Although I live in the Gorge neighbourhood, it had been many years since I had walked over the bridge to the other side to visit the Gorge Kinsmen Park. In the early 1990’s, I visited the Tea Gardens many times, finding solace during some difficult days siting on a bench in the terraced ruins. One day, as I sat in contemplation I wondered what this place was. Nearby to where I was sitting I admired the most beautiful single flower growing alone and abandoned in the unkept bed. Feeling kindred with the flower I timidly picked and preserved it as I had never seen anything like it.

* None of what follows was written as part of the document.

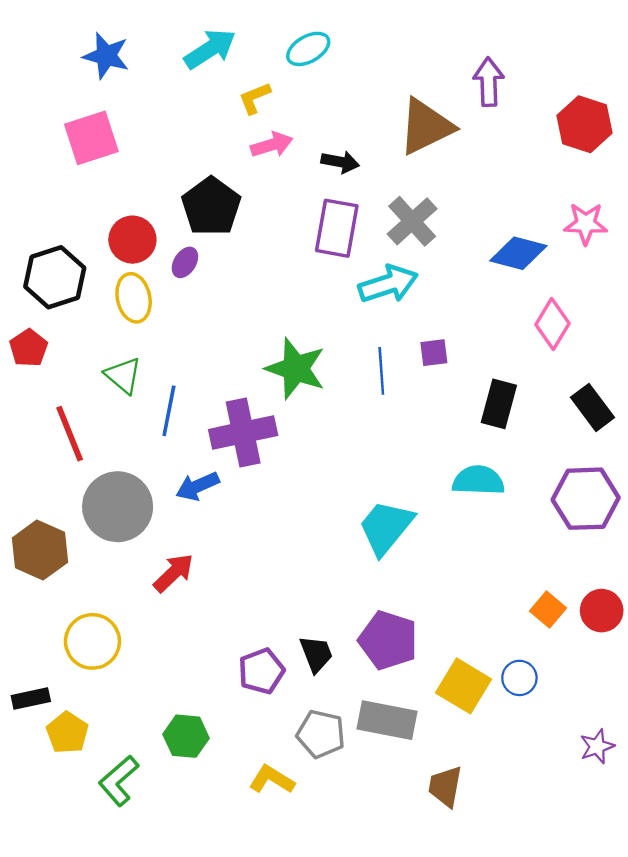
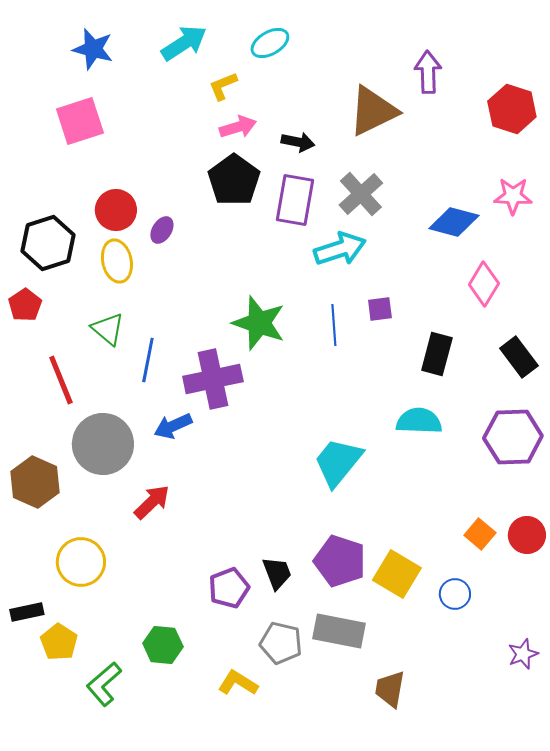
black pentagon: (211, 206) -> (234, 180), moved
yellow square: (463, 686) -> (397, 574), moved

Although I was unaware of the rich history that this site held, I could sense that it was a very special place. It felt safe to sit in the quiet protection of the garden walls warmed by the sun’s energy. No signs or postings existed interpreting its significance or importance so I closed my eyes and imagined a beautiful garden.

Many years would pass before I would visit the gardens again. Over the past several weeks I have visited the gardens several times to connect with the ‘Takata Tea Gardens’ history. I was amazed at the transformation and beauty that lay before me. This magical place was alive with lush, cultivated plants and water falls, continuing to evoke a sense of tranquility, peace and love for the visitors, the people of Esquimalt and the Takata family. A bench in remembrance of Toyo Takata was built in the park. After several visits I am still trying to locate it.

I have never forgotten my early visits to the gardens and today still have the Chocolate Lily I picked that day preserved in a box. I find it quite ironic that I would come back to this place to find that my purpose here was more profound than I ever imagined all those years ago.